17. Kegagalan terbesar di era Susy Susanti sebagai Kabid Binpres PBSI?
Kebanyakan tercapai, namun tentu saya melihat realita. Contohnya Piala Sudirman, tentu tidak mungkin saya pasang target juara karena saat itu hanya mengandalkan ganda putra.
Terus kalau ada omongan, "Wah pesimistis enggak pasang target juara."
Saya ini kan mantan pemain bagaimana ngomong mau juara kalau hanya mengandalkan satu nomor, nanti kalau saya pasang target juara, dibilangnya,"Goblok banget nih pernah main badminton kagak?" hahaha..
Ada lima poin yang diperebutkan dan butuh minimal tiga poin. Saya ini selalu realistis, tidak asal bunyi.

18. Apakah masih ingin jadi Binpres atau sudah lelah dan ingin kembali santai di luar organisasi?

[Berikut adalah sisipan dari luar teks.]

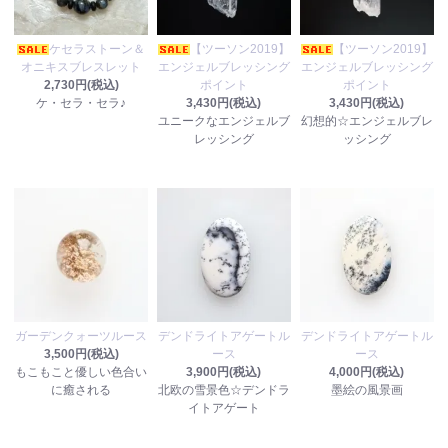
ケセラストーン＆
【ツーソン2019】
【ツーソン2019】
オニキスブレスレット
エンジェルブレッシング
エンジェルブレッシング
2,730円(税込)
ポイント
ポイント
ケ・セラ・セラ♪
3,430円(税込)
3,430円(税込)
ユニークなエンジェルブ
幻想的☆エンジェルブレ
レッシング
ッシング
ガーデンクォーツルース
デンドライトアゲートル
デンドライトアゲートル
3,500円(税込)
ース
ース
もこもこと優しい色合い
3,900円(税込)
4,000円(税込)
に癒される
北欧の雪景色☆デンドラ
墨絵の風景画
イトアゲート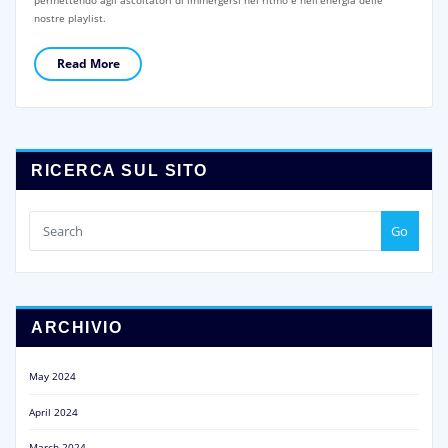
nostre playlist.
Read More
RICERCA SUL SITO
Go
ARCHIVIO
May 2024
April 2024
March 2024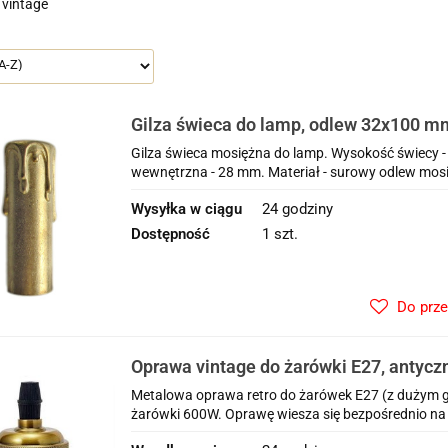
vintage
Gilza świeca do lamp, odlew 32x100 m
Gilza świeca mosiężna do lamp. Wysokość świecy -
wewnętrzna - 28 mm. Materiał - surowy odlew mos
Wysyłka w ciągu
24 godziny
Dostępność
1 szt.
Do prz
Oprawa vintage do żarówki E27, antyczn
Metalowa oprawa retro do żarówek E27 (z dużym 
żarówki 600W. Oprawę wiesza się bezpośrednio na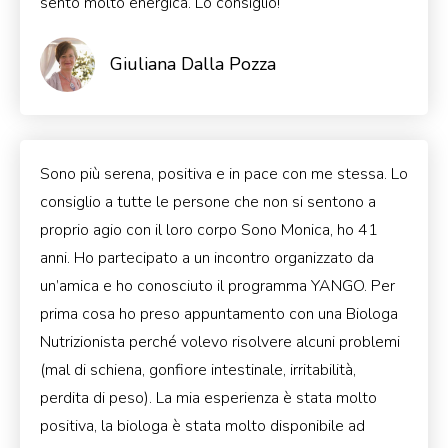
sento molto energica. Lo consiglio!
Giuliana Dalla Pozza
Sono più serena, positiva e in pace con me stessa. Lo
consiglio a tutte le persone che non si sentono a
proprio agio con il loro corpo Sono Monica, ho 41
anni. Ho partecipato a un incontro organizzato da
un’amica e ho conosciuto il programma YANGO. Per
prima cosa ho preso appuntamento con una Biologa
Nutrizionista perché volevo risolvere alcuni problemi
(mal di schiena, gonfiore intestinale, irritabilità,
perdita di peso). La mia esperienza è stata molto
positiva, la biologa è stata molto disponibile ad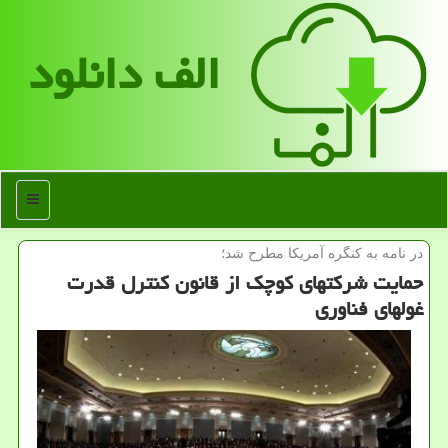
الف دانلود
منو
در نامه به كنگره آمریكا مطرح شد؛
حمایت شرکتهای کوچک از قانون کنترل قدرت
غولهای فناوری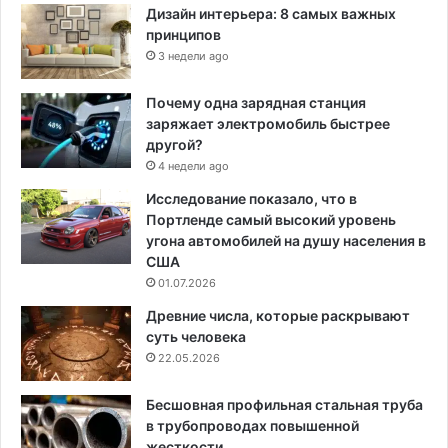
Дизайн интерьера: 8 самых важных
принципов
3 недели ago
Почему одна зарядная станция
заряжает электромобиль быстрее
другой?
4 недели ago
Исследование показало, что в
Портленде самый высокий уровень
угона автомобилей на душу населения в
США
01.07.2026
Древние числа, которые раскрывают
суть человека
22.05.2026
Бесшовная профильная стальная труба
в трубопроводах повышенной
жесткости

Kita lihat saja nanti karena Kabid Binpres tidak hanya ngurus pemain, namun semuanya. Lihat visi misi dari kepengurusan baru. Hal ini [posisi Kabid Binpres PBSI] tentu harus ditanyakan ke kepengurusan mendatang karena saya sifatnya profesional.
Kabid Binpres itu banyak tugas, harus paham organisasi, mengatur program atlet, mengurus target, komunikasi dengan pemerintah, komunikasi dengan BWF.